Last night was Guy Fawkes Night in New Zealand, a time when adults get all giggly as they watch their personal fireworks explode in colourful bangs, pops and whistles. I admit it: I just don’t get the attraction.
Guy Fawkes Night observes the anniversary of the 1605 Gunpowder Plot, in which a group of Catholics from the English Midlands tried to assassinate King James I and the Protestant aristocracy by blowing up the House of Lords during the state opening of Parliament.
The night is named after Guy Fawkes (pictured), the most famous co-conspirator,who was caught on November 5. After being tortured, Fawkes revealed the names of his co-conspirators. He was found guilty of treason, but at his execution he jumped from the gallows to snap his neck so that he wouldn’t be taken down still alive and drawn and quartered, as other conspirators had been. Nice, eh?

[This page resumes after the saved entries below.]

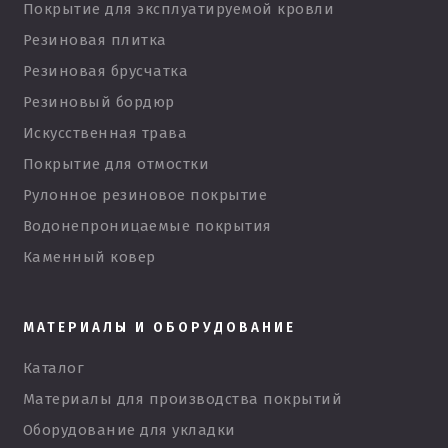
Покрытие для эксплуатируемой кровли
Резиновая плитка
Резиновая брусчатка
Резиновый бордюр
Искусственная трава
Покрытие для отмостки
Рулонное резиновое покрытие
Водонепроницаемые покрытия
Каменный ковер
МАТЕРИАЛЫ И ОБОРУДОВАНИЕ
Каталог
Материалы для производства покрытий
Оборудование для укладки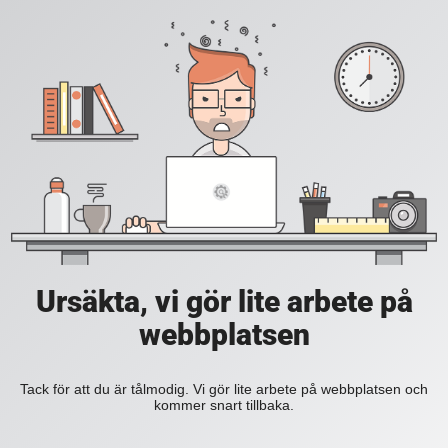
Ursäkta, vi gör lite arbete på
webbplatsen
Tack för att du är tålmodig. Vi gör lite arbete på webbplatsen och
kommer snart tillbaka.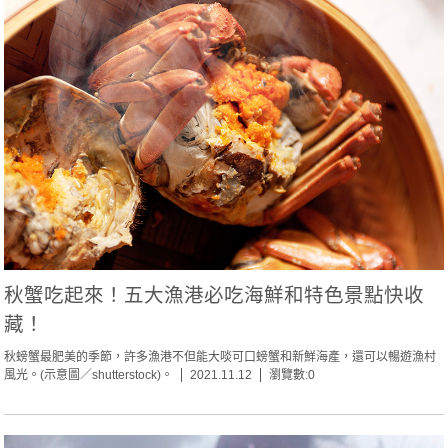
秋蟹吃起來！五大漁港必吃海鮮和特色景點快收
藏！
秋螃蟹最肥美的季節，許多漁港不但能大啖可口螃蟹和新鮮海產，還可以暢遊漁村
風光。(示意圖／shutterstock)。
2021.11.12
瀏覽數:0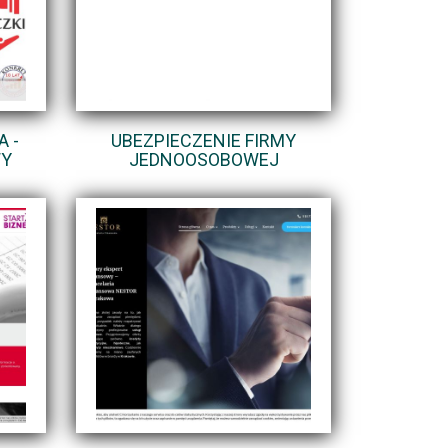
 -
UBEZPIECZENIE FIRMY
WY
JEDNOOSOBOWEJ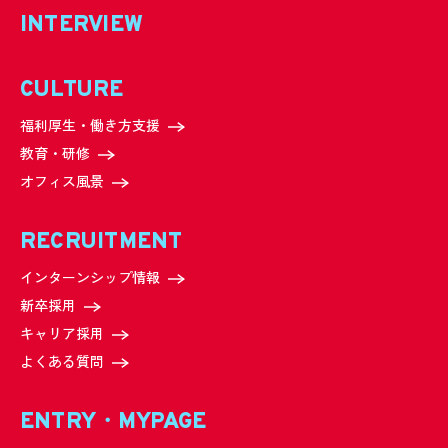
INTERVIEW
CULTURE
福利厚生・働き方支援
教育・研修
オフィス風景
RECRUITMENT
インターンシップ情報
新卒採用
キャリア採用
よくある質問
ENTRY・MYPAGE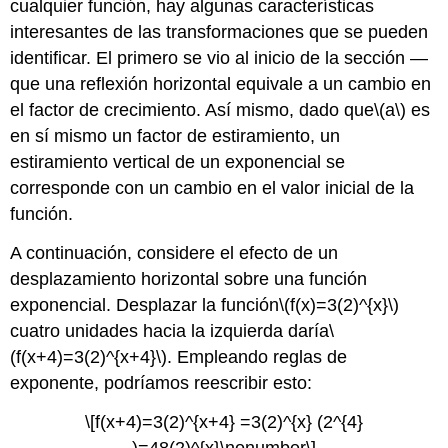
cualquier función, hay algunas características
interesantes de las transformaciones que se pueden
identificar. El primero se vio al inicio de la sección —
que una reflexión horizontal equivale a un cambio en
el factor de crecimiento. Así mismo, dado que
\(a\)
es
en sí mismo un factor de estiramiento, un
estiramiento vertical de un exponencial se
corresponde con un cambio en el valor inicial de la
función.
A continuación, considere el efecto de un
desplazamiento horizontal sobre una función
exponencial. Desplazar la función
\(f(x)=3(2)^{x}\)
cuatro unidades hacia la izquierda daría
\
(f(x+4)=3(2)^{x+4}\)
. Empleando reglas de
exponente, podríamos reescribir esto:
\[f(x+4)=3(2)^{x+4} =3(2)^{x} (2^{4}
)=48(2)^{x}\nonumber\]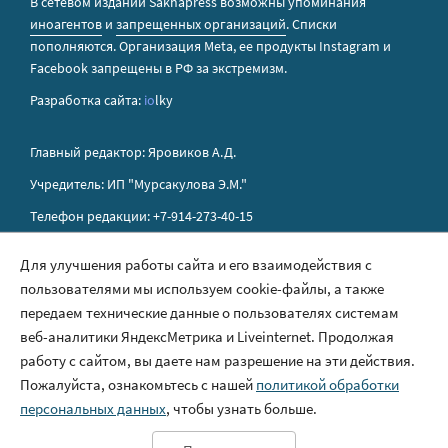
В сетевом издании Sakhapress возможны упоминания
иноагентов
и
запрещенных организаций
. Списки
пополняются. Организация Metа, ее продукты Instagram и
Facebook запрещены в РФ за экстремизм.
Разработка сайта:
io
lky
Главный редактор: Яровиков А.Д.
Учредитель: ИП "Мурсакулова Э.М."
Телефон редакции: +7-914-273-40-15
E-mail редакции: sakhapress@mail.ru
Для улучшения работы сайта и его взаимодействия с
пользователями мы используем cookie-файлы, а также
Правила сайта
передаем технические данные о пользователях системам
Политика обработки персональных данных
веб-аналитики ЯндексМетрика и Liveinternet. Продолжая
работу с сайтом, вы даете нам разрешение на эти действия.
Размещение рекламы
Пожалуйста, ознакомьтесь с нашей
политикой обработки
Контакты
персональных данных
, чтобы узнать больше.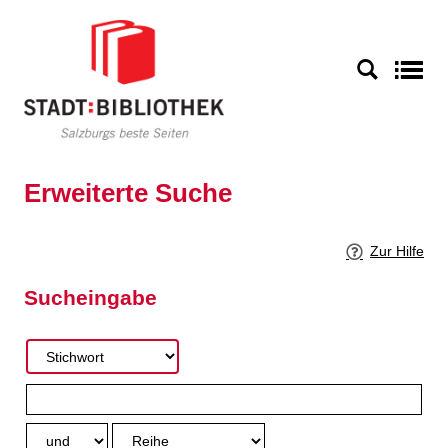
Zur erweiterten Suche springen
S
Erweiterte Suche
Zur Hilfe
Sucheingabe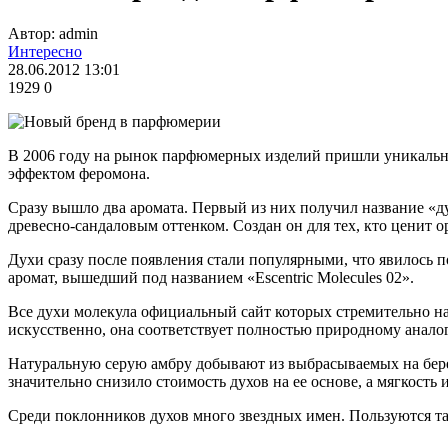
Автор: admin
Интересно
28.06.2012 13:01
1929
0
В 2006 году на рынок парфюмерных изделий пришли уникальные
эффектом феромона.
Сразу вышло два аромата. Первый из них получил название «ду
древесно-сандаловым оттенком. Создан он для тех, кто ценит о
Духи сразу после появления стали популярными, что явилось п
аромат, вышедший под названием «Escentric Molecules 02».
Все духи молекула официальный сайт которых стремительно н
искусственно, она соответствует полностью природному аналог
Натуральную серую амбру добывают из выбрасываемых на бере
значительно снизило стоимость духов на ее основе, а мягкос
Среди поклонников духов много звездных имен. Пользуются т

The night is now commemorated with fireworks, and sometimes bonfires are still lit on which an effigy of Guy Fawkes is burned. Mostly, though, it’s now just an excuse to blow up some fireworks.

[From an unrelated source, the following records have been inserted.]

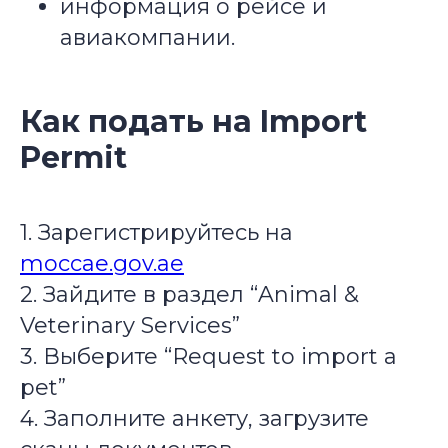
информация о рейсе и
авиакомпании.
Как подать на Import
Permit
1. Зарегистрируйтесь на
moccae.gov.ae
2. Зайдите в раздел “Animal &
Veterinary Services”
3. Выберите “Request to import a
pet”
4. Заполните анкету, загрузите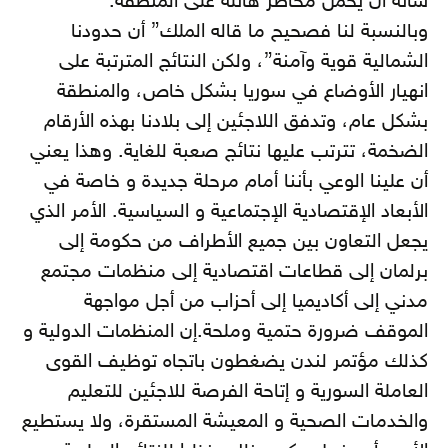
شأنه أن يحمل مخاطر هائلة على المنطقة.
وبالنسبة لنا فصحيح ما قاله الملك” أن حدودنا
الشمالية قوية وآمنة”، ولكن النتائج المترتبة على
انهيار الأوضاع في سوريا بشكل خاص، والمنطقة
بشكل عام، وتدفق اللاجئين إلى بلادنا بهذه الأرقام
الضخمة، تترتب عليها نتائج صعبة للغاية. وهذا يعني
أن علينا الوعي بأننا أمام مرحلة جديدة و خاصة في
الأبعاد الإقتصادية الإجتماعية و السياسية. الأمر الذي
يجعل التعاون بين جميع الأطراف من حكومة إلى
برلمان إلى قطاعات اقتصادية إلى منظمات مجتمع
مدني إلى أكاديميا إلى أحزاب من أجل مواجهة
الموقف ضرورة حتمية وملحة.إن المنظمات الدولية و
كذلك مؤتمر لندن يضغطون باتجاه توظيف القوى
العاملة السورية و إتاحة الفرصة للاجئين للتعليم
والخدمات الصحية و المعيشة المستقرة، ولا يستطيع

At a nearby park last night, children squealed with delight as skyrockets screamed into the sky and exploded. The entire neighbourhood was filled with the smell of gunpowder carried by smoke resembling a light fog. At the waterfront, Auckland looked like a war was going on—smoke hanging over the city, small explosions and pops going off everywhere.
Before 10pm, it was all over. Some morning reports said that the night was mayhem unleashed, others said it was relatively uneventful. The truth, as it always does, no doubt lies somewhere in between.
But the NZ Fire Service plans on continuing its push for a total ban on personal fireworks (they can now be sold to persons 14 years and older for the ten days prior to November 5). It’s a move backed by the SPCA, which says fireworks frighten animals.
My own guess is that sooner or later, fireworks will be banned, and people will complain about “political correctness gone mad” again. The day, with its strong anti-Catholic origins, clearly has no relevance to modern New Zealand. Is that reason enough to ban it? Of course not. The end, when it comes, will be because of something mundane like fire danger.
But when personal fireworks are gone, will anyone have any reason to “remember, remember the fifth of November”?